After eventually graduating from the Institute in mathematics, Einstein spent two years unsuccessfully searching for a professorship before taking a job in the Swiss Federal Office for Intellectual Property evaluating patent applications where he was passed over for promotion because his boss thought he had not “fully mastered machine technology”. He continued working on math and physics in his spare time.

And in 1905, Einstein published four papers in the Swiss physics journal, Annalen der Physik. The papers introduced a series of breakthrough ideas on a broad range of topics including inventing the photon, demonstrating that Brownian motion was evidence for the existence of atoms, explaining the effect of relative motion on observations of time and velocities, and proposing the equivalence of matter and energy. Einstein was 26 years old and the papers launched his career as a physics professor in the German-speaking world, although it would be another three years before he was able to quit his job at the Intellectual Property Office.

In 1911, while working to generalize his theory of relative motion, Einstein published a paper about the effects of gravity on light. The paper predicted an observable shift towards the red end of the spectrum in light moving away from a massive body such as a star and challenged astronomers to detect this shift during a solar eclipse.

On the eve of World War I, Einstein took a job in Berlin, leaving his wife and children in Zurich. During the war, the Central Powers prohibited their scientists from publishing outside the alliance and so Einstein’s work was not widely known until after the war.

When the war did end, observatories around the world began testing Einstein’s red shift prediction. After two observatories in California had failed to find evidence of a red shift, in 1919, a British astronomer named Arthur Eddington took a series of photographs of a solar eclipse in Brazil, which finally proved its existence and so confirmed Einstein’s general theory of relativity. When the news hit the popular media, Einstein became a world-wide celebrity.

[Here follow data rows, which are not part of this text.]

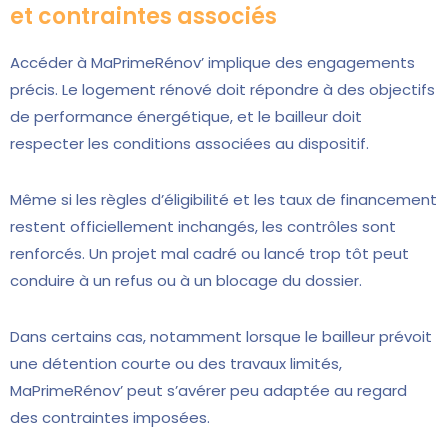
et contraintes associés
Accéder à MaPrimeRénov’ implique des engagements
précis. Le logement rénové doit répondre à des objectifs
de performance énergétique, et le bailleur doit
respecter les conditions associées au dispositif.
Même si les règles d’éligibilité et les taux de financement
restent officiellement inchangés, les contrôles sont
renforcés. Un projet mal cadré ou lancé trop tôt peut
conduire à un refus ou à un blocage du dossier.
Dans certains cas, notamment lorsque le bailleur prévoit
une détention courte ou des travaux limités,
MaPrimeRénov’ peut s’avérer peu adaptée au regard
des contraintes imposées.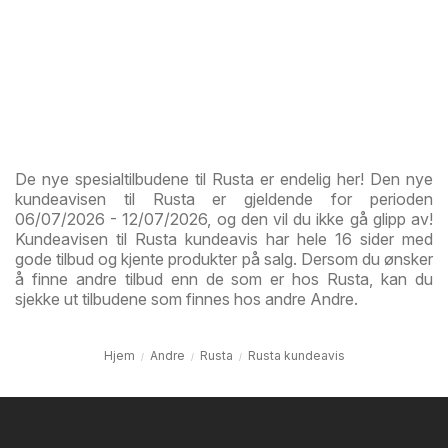
De nye spesialtilbudene til Rusta er endelig her! Den nye
kundeavisen til Rusta er gjeldende for perioden
06/07/2026 - 12/07/2026, og den vil du ikke gå glipp av!
Kundeavisen til Rusta kundeavis har hele 16 sider med
gode tilbud og kjente produkter på salg. Dersom du ønsker
å finne andre tilbud enn de som er hos Rusta, kan du
sjekke ut tilbudene som finnes hos andre Andre.
Hjem
Andre
Rusta
Rusta kundeavis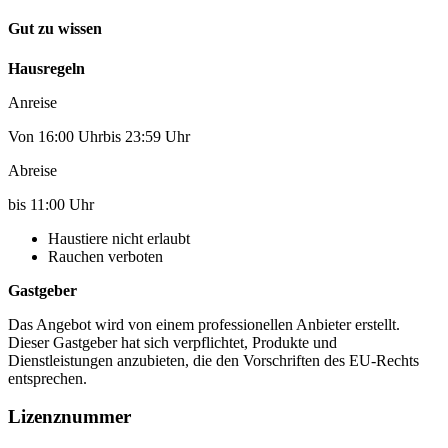
Gut zu wissen
Hausregeln
Anreise
Von 16:00 Uhrbis 23:59 Uhr
Abreise
bis 11:00 Uhr
Haustiere nicht erlaubt
Rauchen verboten
Gastgeber
Das Angebot wird von einem professionellen Anbieter erstellt.
Dieser Gastgeber hat sich verpflichtet, Produkte und
Dienstleistungen anzubieten, die den Vorschriften des EU-Rechts
entsprechen.
Lizenznummer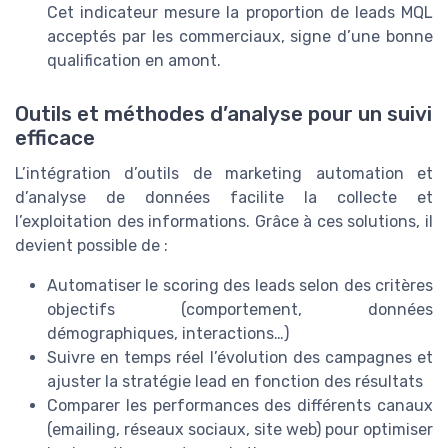
Cet indicateur mesure la proportion de leads MQL
acceptés par les commerciaux, signe d’une bonne
qualification en amont.
Outils et méthodes d’analyse pour un suivi
efficace
L’intégration d’outils de marketing automation et
d’analyse de données facilite la collecte et
l’exploitation des informations. Grâce à ces solutions, il
devient possible de :
Automatiser le scoring des leads selon des critères
objectifs (comportement, données
démographiques, interactions…)
Suivre en temps réel l’évolution des campagnes et
ajuster la stratégie lead en fonction des résultats
Comparer les performances des différents canaux
(emailing, réseaux sociaux, site web) pour optimiser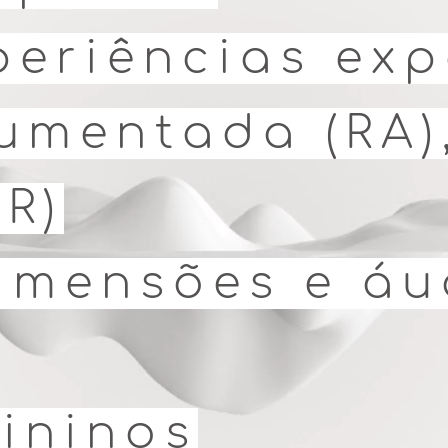
periências ex
umentada (RA),
R)
imensões e áu
ininos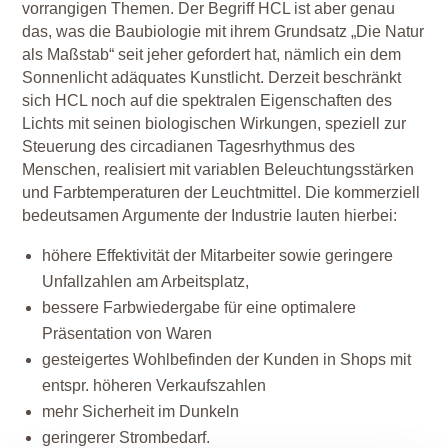
vorrangigen Themen. Der Begriff HCL ist aber genau
das, was die Baubiologie mit ihrem Grundsatz „Die Natur
als Maßstab“ seit jeher gefordert hat, nämlich ein dem
Sonnenlicht adäquates Kunstlicht. Derzeit beschränkt
sich HCL noch auf die spektralen Eigenschaften des
Lichts mit seinen biologischen Wirkungen, speziell zur
Steuerung des circadianen Tagesrhythmus des
Menschen, realisiert mit variablen Beleuchtungsstärken
und Farbtemperaturen der Leuchtmittel. Die kommerziell
bedeutsamen Argumente der Industrie lauten hierbei:
höhere Effektivität der Mitarbeiter sowie geringere
Unfallzahlen am Arbeitsplatz,
bessere Farbwiedergabe für eine optimalere
Präsentation von Waren
gesteigertes Wohlbefinden der Kunden in Shops mit
entspr. höheren Verkaufszahlen
mehr Sicherheit im Dunkeln
geringerer Strombedarf.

In 1921 he won the Nobel Prize for his invention of the photon, which had since been strongly supported by experimental evidence.

After the observational confirmation of general relativity, Einstein spent the rest of his life trying to broaden his theories in an attempt to unify the fundamental laws of physics. He increasingly became isolated from other scientists and more of his time was occupied by politics and the requirements of his public fame.

Einstein was Jewish and a strong supporter of Zionism so he left Germany in 1932 as the Nazi regime was rising to power. He renounced his German citizenship, moved to the US, and took a position at the Institute for Advanced Study in Princeton, New Jersey. During the war, Einstein worked to aid refugees from Europe by writing affidavits and raising money. After it ended, he was offered the presidency of the state of Israel, but declined.

In the 50s, Einstein worked with a number of other prominent academics and scientists to lobby against nuclear proliferation. He also was active in the civil rights movement, joining the Princeton chapter of the NAACP.

Einstein died on On April 18, 1955 at Princeton Hospital from a aortic aneurism. Hospital Pathologist Thomas Stoltz Harvey removed Einstein’s brain for preservation so that future neuroscientists would be able to discover what made him so intelligent.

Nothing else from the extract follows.